Sylvia Wildenstein finit par avoir des doutes. En 2005, elle confiait Monde que tout a commencé lorsqu’elle s’est rendu compte que quatre chevaux avaient été acquis à son insu par ses deux beaux-fils alors même que leur père – son mari donc – était dans le coma. Aidée par son avocat, la veuve découvre que son mari n’a jamais été ruiné : la quasi-totalité de ses biens étaient cachés dans des sociétés écrans – des trusts – domiciliées dans des paradis fiscaux. En 2009, une enquête a été ouverte. Alec est décédé l’année précédente et Sylvia est décédée l’année suivante mais cela n’empêche pas la justice de tenter de démêler les fils de cette escroquerie XXL.
Trois essais aux résultats très différents
Une troisième femme va comparaître dans cette affaire – Liouba Wildenstein, la seconde épouse d’Alec (vous suivez ?) – en fournissant des documents déterminants aux juges d’instruction. En contradiction avec son beau-frère Guy, la veuve révèle notamment les dessous du Delta Trust qui contiendrait environ un milliard de dollars de tableaux de maîtres. Mais ses révélations vont se retourner contre elle et elle finira par être mise en examen. En 2017, à l’ouverture du procès, le fisc réclamait quelque 556 millions d’euros au clan. Cependant, à la surprise générale, les accusés ont été acquittés.

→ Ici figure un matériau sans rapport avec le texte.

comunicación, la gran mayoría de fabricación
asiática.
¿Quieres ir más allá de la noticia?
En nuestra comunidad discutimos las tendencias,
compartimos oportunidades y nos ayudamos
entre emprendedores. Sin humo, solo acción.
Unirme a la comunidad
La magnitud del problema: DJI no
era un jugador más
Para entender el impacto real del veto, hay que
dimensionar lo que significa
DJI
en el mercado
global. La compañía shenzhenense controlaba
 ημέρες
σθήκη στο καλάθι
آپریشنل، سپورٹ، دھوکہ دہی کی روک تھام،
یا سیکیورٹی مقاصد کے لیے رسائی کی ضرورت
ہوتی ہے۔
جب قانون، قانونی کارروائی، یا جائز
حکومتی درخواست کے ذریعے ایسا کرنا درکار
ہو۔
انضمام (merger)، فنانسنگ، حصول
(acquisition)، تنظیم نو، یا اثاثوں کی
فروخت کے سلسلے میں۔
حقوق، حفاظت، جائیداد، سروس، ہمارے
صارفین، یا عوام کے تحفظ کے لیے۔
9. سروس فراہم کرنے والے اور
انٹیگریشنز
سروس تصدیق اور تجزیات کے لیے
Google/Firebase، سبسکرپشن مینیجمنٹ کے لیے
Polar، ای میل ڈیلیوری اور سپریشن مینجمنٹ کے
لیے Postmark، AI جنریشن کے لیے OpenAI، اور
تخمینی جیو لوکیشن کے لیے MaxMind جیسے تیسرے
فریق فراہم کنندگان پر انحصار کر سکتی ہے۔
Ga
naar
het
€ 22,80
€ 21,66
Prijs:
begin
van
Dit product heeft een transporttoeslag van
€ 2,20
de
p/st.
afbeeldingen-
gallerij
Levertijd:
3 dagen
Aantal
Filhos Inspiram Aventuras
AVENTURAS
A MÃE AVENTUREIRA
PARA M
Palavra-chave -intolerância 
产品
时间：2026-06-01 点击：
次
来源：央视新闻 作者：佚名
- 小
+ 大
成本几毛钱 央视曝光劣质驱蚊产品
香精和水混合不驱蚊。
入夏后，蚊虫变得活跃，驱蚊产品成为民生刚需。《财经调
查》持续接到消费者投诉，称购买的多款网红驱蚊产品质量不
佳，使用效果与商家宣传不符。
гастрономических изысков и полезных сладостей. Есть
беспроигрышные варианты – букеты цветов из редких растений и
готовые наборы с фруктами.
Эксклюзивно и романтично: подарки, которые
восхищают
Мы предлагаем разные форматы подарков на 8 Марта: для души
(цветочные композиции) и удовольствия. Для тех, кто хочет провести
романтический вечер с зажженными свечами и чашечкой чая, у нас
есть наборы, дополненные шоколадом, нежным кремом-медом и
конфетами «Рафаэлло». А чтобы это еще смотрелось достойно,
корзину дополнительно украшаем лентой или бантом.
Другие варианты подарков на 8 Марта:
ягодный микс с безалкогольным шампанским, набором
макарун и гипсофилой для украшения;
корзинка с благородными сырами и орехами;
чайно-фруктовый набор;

Le tribunal reconnaît que « depuis au moins trois générations, les membres de la famille Wildenstein ont pris soin de dissimuler derrière des constructions juridiques inconnues du droit français un patrimoine considérable qui échappait ainsi en grande partie à l’impôt » mais la loi antitrust ne date que de 2011. donc pas de législation spécifique. La décision est confirmée en appel.
Mais en 2021, rebondissement : la Cour de cassation annule cette décision et un troisième procès s’ouvre à l’automne 2023. Son épilogue est diamétralement opposé. En mars 2024, Guy Wildenstein a été condamné à quatre ans d’emprisonnement, dont deux avec sursis, ainsi qu’à un million d’euros d’amende et des arriérés d’impôts à payer. Alec Junior – le fils d’Alec et Jocelyne Wildenstein – a été condamné à deux ans de prison avec sursis. Deux de leurs avocats, deux gestionnaires de fortune et un notaire ont également été condamnés. Quant à Liouba, elle a été condamnée à trois mois de prison avec sursis. La cour d’appel a débouté certains trusts mais les a déclarés coupables d’avoir dissimulé des actifs considérables. L’histoire ne dit pas si Jocelyne Wildenstein a suivi les lenteurs de cette affaire hors du commun.